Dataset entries
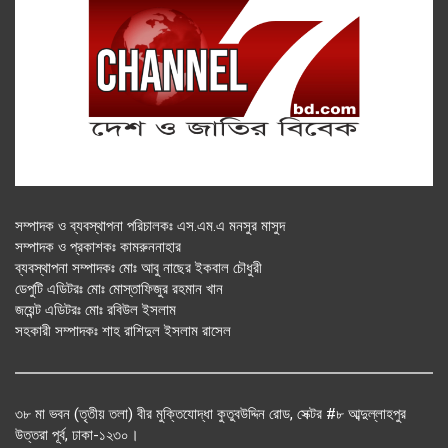
সম্পাদক ও ব্যবস্থাপনা পরিচালকঃ এস.এম.এ মনসুর মাসুদ
সম্পাদক ও প্রকাশকঃ কামরুননাহার
ব্যবস্থাপনা সম্পাদকঃ মোঃ আবু নাছের ইকবাল চৌধুরী
ডেপুটি এডিটরঃ মোঃ মোস্তাফিজুর রহমান খান
জয়েন্ট এডিটরঃ মোঃ রবিউল ইসলাম
সহকারী সম্পাদকঃ শাহ রাশিদুল ইসলাম রাসেল
৩৮ মা ভবন (তৃতীয় তলা) বীর মুক্তিযোদ্ধা কুতুবউদ্দিন রোড, সেক্টর #৮ আব্দুল্লাহপুর
উত্তরা পূর্ব, ঢাকা-১২৩০।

■ **Work request**
The answer should hold exactly the lines running from the one with "সহকারী সম্পাদকঃ শাহ রাশিদুল ইসলাম রাসেল" to the final line of the data, both ends counted.

■ **Response for this exercise**
সহকারী সম্পাদকঃ শাহ রাশিদুল ইসলাম রাসেল
৩৮ মা ভবন (তৃতীয় তলা) বীর মুক্তিযোদ্ধা কুতুবউদ্দিন রোড, সেক্টর #৮ আব্দুল্লাহপুর
উত্তরা পূর্ব, ঢাকা-১২৩০।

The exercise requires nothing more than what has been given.